Par Jacques Secretan

Le 13 novembre dernier et à nouveau le samedi suivant, la chaîne de télévision Fox News relançait la controverse sur l’écroulement de la Tour no7 du World Trade Center, le 11 septembre 2001 à New York. A la source de ce rebondissement, un spot intitulé „Building what?” (Quel building?), diffusé depuis octobre aux Etats-Unis, montrant le visage de nombreux proches des victimes réclamant une réouverture de l’enquête sur les attentats.

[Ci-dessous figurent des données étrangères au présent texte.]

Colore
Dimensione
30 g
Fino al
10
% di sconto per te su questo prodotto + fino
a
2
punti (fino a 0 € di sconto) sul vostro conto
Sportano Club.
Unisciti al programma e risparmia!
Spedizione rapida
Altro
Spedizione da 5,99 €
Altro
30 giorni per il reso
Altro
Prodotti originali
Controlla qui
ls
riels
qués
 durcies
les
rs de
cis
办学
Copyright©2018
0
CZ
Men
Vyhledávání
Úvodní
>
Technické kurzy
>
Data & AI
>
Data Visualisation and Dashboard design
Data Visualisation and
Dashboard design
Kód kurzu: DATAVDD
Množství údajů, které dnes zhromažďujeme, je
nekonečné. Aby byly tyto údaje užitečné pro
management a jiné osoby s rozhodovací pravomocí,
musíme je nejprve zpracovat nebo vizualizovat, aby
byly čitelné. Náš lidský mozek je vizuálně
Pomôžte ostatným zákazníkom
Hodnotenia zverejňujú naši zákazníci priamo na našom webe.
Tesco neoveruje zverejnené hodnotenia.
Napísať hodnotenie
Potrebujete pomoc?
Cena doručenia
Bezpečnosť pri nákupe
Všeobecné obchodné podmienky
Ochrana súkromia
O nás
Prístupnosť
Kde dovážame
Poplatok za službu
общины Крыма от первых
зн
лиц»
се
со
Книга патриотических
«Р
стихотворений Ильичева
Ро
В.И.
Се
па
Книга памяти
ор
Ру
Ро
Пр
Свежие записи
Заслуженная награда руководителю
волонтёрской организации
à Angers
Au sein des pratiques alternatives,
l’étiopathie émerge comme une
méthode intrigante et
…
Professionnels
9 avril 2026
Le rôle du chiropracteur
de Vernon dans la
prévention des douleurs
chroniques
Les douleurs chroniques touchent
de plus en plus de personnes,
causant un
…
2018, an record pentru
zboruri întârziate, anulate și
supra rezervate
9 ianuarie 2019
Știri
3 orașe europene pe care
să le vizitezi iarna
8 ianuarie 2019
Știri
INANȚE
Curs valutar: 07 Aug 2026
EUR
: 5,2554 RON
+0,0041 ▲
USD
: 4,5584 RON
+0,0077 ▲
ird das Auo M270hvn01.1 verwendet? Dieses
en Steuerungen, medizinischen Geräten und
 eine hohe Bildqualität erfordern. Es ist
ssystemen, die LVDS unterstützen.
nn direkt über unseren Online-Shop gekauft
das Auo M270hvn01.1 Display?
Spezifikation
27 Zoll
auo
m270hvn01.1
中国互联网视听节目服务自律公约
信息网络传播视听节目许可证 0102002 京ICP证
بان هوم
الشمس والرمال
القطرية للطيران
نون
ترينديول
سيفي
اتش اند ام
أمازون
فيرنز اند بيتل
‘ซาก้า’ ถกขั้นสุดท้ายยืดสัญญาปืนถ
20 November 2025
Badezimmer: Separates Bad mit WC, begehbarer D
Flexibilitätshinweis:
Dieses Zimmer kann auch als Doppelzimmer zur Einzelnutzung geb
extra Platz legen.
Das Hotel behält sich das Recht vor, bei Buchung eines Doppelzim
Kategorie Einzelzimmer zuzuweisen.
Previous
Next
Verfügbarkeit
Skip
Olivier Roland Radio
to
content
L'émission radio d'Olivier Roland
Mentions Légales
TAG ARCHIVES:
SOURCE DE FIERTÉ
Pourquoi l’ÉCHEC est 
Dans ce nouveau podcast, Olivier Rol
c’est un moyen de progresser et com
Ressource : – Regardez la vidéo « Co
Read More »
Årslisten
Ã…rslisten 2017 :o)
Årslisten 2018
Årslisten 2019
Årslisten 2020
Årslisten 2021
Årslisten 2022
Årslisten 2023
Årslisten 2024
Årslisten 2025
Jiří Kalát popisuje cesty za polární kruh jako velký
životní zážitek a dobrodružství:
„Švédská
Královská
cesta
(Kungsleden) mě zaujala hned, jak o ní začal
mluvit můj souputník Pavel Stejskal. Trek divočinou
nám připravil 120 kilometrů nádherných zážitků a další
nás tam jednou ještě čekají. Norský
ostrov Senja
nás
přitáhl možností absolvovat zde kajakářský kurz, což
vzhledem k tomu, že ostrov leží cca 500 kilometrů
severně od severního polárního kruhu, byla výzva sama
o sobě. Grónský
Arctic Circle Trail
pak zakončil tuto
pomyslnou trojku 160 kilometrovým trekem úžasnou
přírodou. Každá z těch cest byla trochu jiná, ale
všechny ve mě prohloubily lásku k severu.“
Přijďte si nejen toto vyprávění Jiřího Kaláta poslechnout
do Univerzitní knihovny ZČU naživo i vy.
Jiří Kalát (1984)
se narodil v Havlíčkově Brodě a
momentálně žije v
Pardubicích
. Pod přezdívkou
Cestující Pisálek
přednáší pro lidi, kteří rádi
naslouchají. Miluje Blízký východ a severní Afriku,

En première ligne sur Internet, cette nouvelle étape dans la contestation de la thèse officielle n’a guère interpellé les „grands médias” suisses et européens, dans les dix jours qui ont suivi le „coup médiatique” de Fox News.

Dans la presse romande, la campagne „Building what?” n’a manifestement fait l’objet d’aucune mention, mis à part un article du soussigné publié le 23 novembre dans „Le Courrier”. La veille, une rapide consultation effectuée au desk étranger de l’ATS – EDITO le remercie au passage – n’a pas révélé de réaction des grandes agences, au „coup médiatique” de Fox News. Sur Internet par contre, les émissions du 13 et du 20 novembre de la Fox ont très vite affiché un taux de consultation élevé.
Le spot „Building what?”, montrant une succession de visages réclamant „la vérité” en mémoire de proches tués le 11 septembre 2001, fait valoir que plus de 1200 ingénieurs et architectes contestent notamment que la chute d’un 3e gratte-ciel ait pu être causée par des incendies et l’affaiblissement de ses structures.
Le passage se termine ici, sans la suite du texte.